Saved data entries:
########################################
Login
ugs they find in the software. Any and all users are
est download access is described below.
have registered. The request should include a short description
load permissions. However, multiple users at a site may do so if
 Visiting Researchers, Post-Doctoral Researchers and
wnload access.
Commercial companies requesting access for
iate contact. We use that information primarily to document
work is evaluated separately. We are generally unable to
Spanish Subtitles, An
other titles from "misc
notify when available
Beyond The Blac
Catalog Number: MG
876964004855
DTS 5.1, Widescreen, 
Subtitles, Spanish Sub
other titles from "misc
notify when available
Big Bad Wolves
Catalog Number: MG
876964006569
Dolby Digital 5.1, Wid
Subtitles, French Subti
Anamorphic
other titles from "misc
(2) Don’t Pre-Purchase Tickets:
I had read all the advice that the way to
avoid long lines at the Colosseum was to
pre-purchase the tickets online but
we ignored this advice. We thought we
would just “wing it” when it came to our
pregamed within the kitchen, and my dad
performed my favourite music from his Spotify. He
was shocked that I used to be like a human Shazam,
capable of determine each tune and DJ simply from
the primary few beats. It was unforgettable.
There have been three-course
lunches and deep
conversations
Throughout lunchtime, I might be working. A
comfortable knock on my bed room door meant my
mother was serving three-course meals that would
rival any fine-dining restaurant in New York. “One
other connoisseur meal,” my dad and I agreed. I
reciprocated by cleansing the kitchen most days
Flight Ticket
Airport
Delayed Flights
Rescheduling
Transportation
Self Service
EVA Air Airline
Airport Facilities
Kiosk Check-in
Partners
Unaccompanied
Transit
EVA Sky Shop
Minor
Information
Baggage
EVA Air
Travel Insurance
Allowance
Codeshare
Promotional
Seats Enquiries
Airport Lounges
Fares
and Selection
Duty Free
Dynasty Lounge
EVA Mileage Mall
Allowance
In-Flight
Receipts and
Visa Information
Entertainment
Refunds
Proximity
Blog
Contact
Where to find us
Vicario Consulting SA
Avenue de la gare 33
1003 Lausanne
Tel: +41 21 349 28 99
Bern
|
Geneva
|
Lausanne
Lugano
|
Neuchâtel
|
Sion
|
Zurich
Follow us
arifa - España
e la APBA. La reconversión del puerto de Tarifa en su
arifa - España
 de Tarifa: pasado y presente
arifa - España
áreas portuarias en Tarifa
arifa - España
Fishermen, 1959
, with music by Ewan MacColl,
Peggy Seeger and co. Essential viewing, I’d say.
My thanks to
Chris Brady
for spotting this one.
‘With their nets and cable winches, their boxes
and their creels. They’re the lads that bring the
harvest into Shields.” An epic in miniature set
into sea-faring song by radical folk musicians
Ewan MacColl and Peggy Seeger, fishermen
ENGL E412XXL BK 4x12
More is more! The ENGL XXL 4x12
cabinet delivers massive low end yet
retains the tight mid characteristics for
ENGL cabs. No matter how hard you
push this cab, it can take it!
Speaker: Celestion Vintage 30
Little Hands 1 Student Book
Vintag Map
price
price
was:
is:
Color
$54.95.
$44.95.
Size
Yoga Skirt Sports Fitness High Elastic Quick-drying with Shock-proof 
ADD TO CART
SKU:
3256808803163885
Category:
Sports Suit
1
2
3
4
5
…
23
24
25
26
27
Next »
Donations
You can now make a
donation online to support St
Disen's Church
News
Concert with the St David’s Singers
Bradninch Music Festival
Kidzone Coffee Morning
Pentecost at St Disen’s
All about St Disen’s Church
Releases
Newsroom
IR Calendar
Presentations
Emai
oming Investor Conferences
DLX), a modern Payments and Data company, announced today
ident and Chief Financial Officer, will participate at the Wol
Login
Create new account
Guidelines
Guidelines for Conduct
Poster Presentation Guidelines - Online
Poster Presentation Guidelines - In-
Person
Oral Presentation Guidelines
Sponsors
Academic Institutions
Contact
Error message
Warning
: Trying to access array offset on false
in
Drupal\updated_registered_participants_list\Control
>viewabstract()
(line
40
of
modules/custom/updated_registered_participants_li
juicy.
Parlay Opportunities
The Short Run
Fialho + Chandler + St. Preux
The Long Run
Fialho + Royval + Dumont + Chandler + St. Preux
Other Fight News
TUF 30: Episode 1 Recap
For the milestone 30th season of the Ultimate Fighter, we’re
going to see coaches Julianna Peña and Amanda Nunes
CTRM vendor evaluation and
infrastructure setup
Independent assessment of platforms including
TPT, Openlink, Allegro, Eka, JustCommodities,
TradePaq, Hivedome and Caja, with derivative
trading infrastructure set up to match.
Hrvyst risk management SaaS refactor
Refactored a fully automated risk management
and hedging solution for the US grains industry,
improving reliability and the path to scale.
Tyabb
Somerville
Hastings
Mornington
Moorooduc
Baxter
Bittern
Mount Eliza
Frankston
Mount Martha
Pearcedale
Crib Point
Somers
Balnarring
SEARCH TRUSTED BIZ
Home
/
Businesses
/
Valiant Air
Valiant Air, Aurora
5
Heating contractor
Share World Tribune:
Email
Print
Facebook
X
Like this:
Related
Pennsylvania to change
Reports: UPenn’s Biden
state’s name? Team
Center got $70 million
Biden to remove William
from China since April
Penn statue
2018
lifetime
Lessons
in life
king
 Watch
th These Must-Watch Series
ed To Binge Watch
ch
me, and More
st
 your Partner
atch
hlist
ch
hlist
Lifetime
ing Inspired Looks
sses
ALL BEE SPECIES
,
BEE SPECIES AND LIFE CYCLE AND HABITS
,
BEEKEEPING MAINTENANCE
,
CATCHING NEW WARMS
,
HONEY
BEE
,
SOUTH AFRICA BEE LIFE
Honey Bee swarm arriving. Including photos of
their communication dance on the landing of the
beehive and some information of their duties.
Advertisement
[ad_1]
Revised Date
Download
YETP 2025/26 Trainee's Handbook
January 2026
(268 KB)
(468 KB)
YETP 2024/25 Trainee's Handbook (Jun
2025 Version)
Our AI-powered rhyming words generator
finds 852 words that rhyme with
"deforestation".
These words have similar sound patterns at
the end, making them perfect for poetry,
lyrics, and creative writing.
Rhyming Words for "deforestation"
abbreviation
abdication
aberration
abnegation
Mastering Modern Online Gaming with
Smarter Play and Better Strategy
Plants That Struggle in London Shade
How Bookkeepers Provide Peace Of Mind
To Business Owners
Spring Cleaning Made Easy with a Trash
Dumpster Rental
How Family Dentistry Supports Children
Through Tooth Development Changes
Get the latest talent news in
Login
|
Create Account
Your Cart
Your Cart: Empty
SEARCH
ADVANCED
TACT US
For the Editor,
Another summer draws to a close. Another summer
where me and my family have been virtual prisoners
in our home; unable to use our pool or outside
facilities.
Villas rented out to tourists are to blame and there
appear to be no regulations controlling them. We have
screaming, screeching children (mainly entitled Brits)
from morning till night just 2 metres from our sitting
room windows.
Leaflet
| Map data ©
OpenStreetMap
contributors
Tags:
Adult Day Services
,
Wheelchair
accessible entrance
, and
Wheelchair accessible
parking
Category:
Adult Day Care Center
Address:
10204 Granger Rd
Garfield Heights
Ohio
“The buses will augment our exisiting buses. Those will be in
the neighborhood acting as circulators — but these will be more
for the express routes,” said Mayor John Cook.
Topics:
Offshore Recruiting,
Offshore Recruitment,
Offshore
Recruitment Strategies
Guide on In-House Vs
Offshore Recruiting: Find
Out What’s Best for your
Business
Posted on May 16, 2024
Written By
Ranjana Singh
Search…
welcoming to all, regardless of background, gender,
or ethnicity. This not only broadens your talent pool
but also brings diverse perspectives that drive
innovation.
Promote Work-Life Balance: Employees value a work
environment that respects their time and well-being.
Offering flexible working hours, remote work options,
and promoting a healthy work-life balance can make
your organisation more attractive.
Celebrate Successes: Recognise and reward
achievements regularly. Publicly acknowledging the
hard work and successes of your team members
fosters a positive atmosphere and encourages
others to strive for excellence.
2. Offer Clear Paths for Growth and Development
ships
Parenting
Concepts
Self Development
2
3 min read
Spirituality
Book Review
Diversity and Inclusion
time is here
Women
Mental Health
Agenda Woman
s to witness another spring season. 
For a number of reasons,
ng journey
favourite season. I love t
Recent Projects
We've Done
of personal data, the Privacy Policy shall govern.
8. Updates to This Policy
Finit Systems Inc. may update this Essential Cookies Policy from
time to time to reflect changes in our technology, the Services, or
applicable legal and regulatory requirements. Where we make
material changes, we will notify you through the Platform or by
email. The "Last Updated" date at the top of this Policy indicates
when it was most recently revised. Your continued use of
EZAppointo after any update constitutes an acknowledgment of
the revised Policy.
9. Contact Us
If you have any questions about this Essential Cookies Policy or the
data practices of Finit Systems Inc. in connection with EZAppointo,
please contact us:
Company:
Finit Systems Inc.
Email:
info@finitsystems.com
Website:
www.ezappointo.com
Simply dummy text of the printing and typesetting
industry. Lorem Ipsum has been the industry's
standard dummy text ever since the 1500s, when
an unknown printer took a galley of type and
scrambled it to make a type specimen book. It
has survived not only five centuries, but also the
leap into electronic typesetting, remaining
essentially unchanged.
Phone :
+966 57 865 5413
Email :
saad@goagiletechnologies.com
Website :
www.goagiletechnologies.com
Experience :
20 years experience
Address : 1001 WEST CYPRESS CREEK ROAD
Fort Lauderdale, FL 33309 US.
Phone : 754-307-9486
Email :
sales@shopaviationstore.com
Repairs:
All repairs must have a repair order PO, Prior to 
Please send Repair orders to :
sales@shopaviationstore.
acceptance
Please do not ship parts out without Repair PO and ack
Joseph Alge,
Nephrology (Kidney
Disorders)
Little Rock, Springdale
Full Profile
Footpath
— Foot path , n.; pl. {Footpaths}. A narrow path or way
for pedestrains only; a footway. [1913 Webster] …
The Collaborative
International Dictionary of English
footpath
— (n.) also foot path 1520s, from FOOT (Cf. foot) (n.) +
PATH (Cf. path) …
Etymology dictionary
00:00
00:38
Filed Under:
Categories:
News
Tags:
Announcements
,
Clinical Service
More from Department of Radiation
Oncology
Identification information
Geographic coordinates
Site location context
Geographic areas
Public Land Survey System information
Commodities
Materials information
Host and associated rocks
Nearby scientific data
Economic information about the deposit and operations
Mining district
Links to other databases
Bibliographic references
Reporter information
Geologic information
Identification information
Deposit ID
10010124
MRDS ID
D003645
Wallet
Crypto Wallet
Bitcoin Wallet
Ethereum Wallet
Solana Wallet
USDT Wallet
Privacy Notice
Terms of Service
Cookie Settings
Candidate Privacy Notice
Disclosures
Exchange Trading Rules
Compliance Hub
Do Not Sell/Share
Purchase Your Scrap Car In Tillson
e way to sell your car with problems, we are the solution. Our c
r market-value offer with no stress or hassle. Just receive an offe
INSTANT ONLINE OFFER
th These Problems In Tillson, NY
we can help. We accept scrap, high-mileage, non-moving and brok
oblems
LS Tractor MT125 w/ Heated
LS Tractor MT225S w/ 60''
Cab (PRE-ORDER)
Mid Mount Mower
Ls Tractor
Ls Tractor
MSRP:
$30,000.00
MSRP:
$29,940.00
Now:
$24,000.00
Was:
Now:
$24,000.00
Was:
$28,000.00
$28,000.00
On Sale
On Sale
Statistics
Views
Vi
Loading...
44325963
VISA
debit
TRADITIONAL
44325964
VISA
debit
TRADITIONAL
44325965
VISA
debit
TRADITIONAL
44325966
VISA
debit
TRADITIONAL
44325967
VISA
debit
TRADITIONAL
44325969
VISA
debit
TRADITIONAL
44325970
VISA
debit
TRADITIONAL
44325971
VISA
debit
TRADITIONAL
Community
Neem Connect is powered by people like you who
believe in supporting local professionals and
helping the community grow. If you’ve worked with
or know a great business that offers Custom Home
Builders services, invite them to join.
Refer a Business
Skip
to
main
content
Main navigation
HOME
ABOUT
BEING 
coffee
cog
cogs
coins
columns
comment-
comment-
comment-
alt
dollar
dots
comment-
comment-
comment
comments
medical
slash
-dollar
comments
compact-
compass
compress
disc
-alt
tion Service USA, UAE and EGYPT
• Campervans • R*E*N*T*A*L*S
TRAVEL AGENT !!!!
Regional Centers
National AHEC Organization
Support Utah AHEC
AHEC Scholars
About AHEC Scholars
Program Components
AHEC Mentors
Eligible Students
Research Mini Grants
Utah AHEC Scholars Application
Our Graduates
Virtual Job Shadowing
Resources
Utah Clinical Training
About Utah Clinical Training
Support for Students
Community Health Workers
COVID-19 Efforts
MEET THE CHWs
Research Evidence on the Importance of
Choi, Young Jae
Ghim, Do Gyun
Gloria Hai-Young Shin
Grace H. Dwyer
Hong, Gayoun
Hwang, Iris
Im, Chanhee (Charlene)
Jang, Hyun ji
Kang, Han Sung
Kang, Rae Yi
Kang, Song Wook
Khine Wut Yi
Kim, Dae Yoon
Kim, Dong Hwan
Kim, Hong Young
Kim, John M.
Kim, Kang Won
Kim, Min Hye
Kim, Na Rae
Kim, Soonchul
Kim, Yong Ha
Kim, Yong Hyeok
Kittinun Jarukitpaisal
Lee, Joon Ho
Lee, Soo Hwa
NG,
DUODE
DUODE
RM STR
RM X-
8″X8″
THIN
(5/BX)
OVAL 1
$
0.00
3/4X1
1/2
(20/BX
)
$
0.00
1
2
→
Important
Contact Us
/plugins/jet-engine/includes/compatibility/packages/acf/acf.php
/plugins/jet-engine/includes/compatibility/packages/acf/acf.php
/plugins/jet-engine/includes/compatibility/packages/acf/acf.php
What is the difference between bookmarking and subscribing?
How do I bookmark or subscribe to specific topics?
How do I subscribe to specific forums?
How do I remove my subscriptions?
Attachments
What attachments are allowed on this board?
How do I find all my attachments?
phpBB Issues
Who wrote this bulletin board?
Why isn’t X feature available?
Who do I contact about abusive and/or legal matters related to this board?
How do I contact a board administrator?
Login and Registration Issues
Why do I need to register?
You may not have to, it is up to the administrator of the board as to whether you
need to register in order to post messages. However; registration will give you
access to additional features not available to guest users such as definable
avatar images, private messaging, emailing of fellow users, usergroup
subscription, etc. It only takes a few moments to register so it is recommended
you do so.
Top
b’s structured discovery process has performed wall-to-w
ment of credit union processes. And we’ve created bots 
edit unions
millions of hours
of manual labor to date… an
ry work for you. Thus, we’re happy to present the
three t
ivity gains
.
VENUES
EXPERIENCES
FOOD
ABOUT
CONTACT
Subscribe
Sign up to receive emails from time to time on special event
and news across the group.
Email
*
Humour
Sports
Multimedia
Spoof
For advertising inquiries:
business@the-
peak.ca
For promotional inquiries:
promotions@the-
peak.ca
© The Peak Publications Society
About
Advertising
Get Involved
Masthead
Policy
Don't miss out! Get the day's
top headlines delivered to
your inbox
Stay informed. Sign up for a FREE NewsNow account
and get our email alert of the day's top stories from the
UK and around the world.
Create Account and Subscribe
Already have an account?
########################################
Your task:
Please transcribe exactly the lines above from the line that has "Khine Wut Yi" up to and including the line that has "How do I subscribe to specific forums?"; no other line belongs in the answer.

Answer section:
Khine Wut Yi
Kim, Dae Yoon
Kim, Dong Hwan
Kim, Hong Young
Kim, John M.
Kim, Kang Won
Kim, Min Hye
Kim, Na Rae
Kim, Soonchul
Kim, Yong Ha
Kim, Yong Hyeok
Kittinun Jarukitpaisal
Lee, Joon Ho
Lee, Soo Hwa
NG,
DUODE
DUODE
RM STR
RM X-
8″X8″
THIN
(5/BX)
OVAL 1
$
0.00
3/4X1
1/2
(20/BX
)
$
0.00
1
2
→
Important
Contact Us
/plugins/jet-engine/includes/compatibility/packages/acf/acf.php
/plugins/jet-engine/includes/compatibility/packages/acf/acf.php
/plugins/jet-engine/includes/compatibility/packages/acf/acf.php
What is the difference between bookmarking and subscribing?
How do I bookmark or subscribe to specific topics?
How do I subscribe to specific forums?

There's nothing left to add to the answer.